Tire pressure monitoring system’s (TPMS) are no longer a luxury vehicle item but a mandatory requirement on new vehicles. The individual wheel sensors collect information on the tire pressures and record fault codes that will activate a TPMS light on the dashboard of the vehicle. These sensors help to warn drivers of low tire pressures and sudden changes to tire pressures. The result of this type of monitoring and information is drivers will have the ability to be proactive rather than reactive when a blowout occurs. One other note, tire pressures typically decrease by 3 p.s.i. every 3 months so drivers will be able to correct the tire pressures before the warning light comes on.

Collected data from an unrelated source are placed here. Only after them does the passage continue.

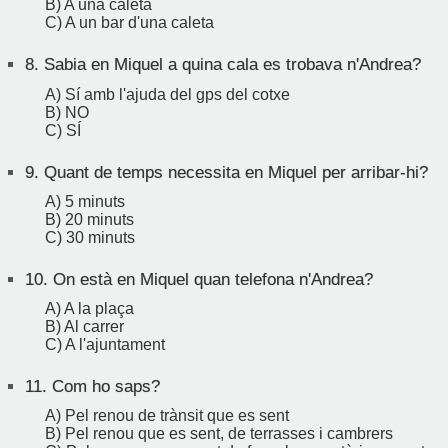
B) A una caleta
C) A un bar d'una caleta
8.
Sabia en Miquel a quina cala es trobava n'Andrea?
A) Sí amb l'ajuda del gps del cotxe
B) NO
C) SÍ
9.
Quant de temps necessita en Miquel per arribar-hi?
A) 5 minuts
B) 20 minuts
C) 30 minuts
10.
On està en Miquel quan telefona n'Andrea?
A) A la plaça
B) Al carrer
C) A l'ajuntament
11.
Com ho saps?
A) Pel renou de trànsit que es sent
B) Pel renou que es sent, de terrasses i cambrers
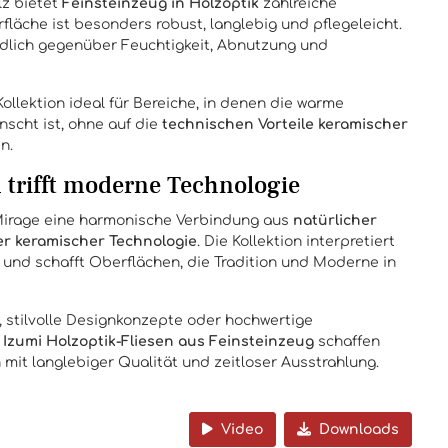
z bietet
Feinsteinzeug in Holzoptik
zahlreiche
rfläche ist besonders robust, langlebig und pflegeleicht.
indlich gegenüber Feuchtigkeit, Abnutzung und
Kollektion ideal für Bereiche, in denen die warme
scht ist, ohne auf die
technischen Vorteile keramischer
n.
 trifft moderne Technologie
 Mirage eine harmonische Verbindung aus
natürlicher
er keramischer Technologie
. Die Kollektion interpretiert
 und schafft Oberflächen, die Tradition und Moderne in
stilvolle Designkonzepte oder hochwertige
 Izumi Holzoptik-Fliesen aus Feinsteinzeug
schaffen
 mit langlebiger Qualität und zeitloser Ausstrahlung.
Video
Downloads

When a warning light comes on, it is indicating an issue with the TPMS and a fault code will be generated to help diagnosis the issue. To read these fault codes and possibly reset them shops will need to have access to a TPMS tool. These tools will have a database of all manufacturers and vehicles and will either work wirelessly with the TPMS or plug into the OBD harness. My preference is for any tool that plugs directly into the OBD because this guarantees an interruption free signal. Secondly, plugging into the OBD will require less input from the user and is a fail safe way to diagnose issues. However, not all TPMS tools are created equal – by this, most universal tools will be able to read fault codes but not all will be able to reset the codes. When shopping for a TPMS tool it might be a good idea to find one that can reset the codes on the widest range of vehicles. In this article you will find a picture of the ATEQ TPMS VT55 OBDII unit which is universal and offers fault code information on a wide range of vehicles but can not reset codes on all the vehicles (take a close look at the car compatibility information when purchasing a tool).
To continue to offer information and services geared to drivers and customers I feel it is important that shops make an investment in a TPMS tool to help customers understand why the light has come on even if you are not equipped to service the light.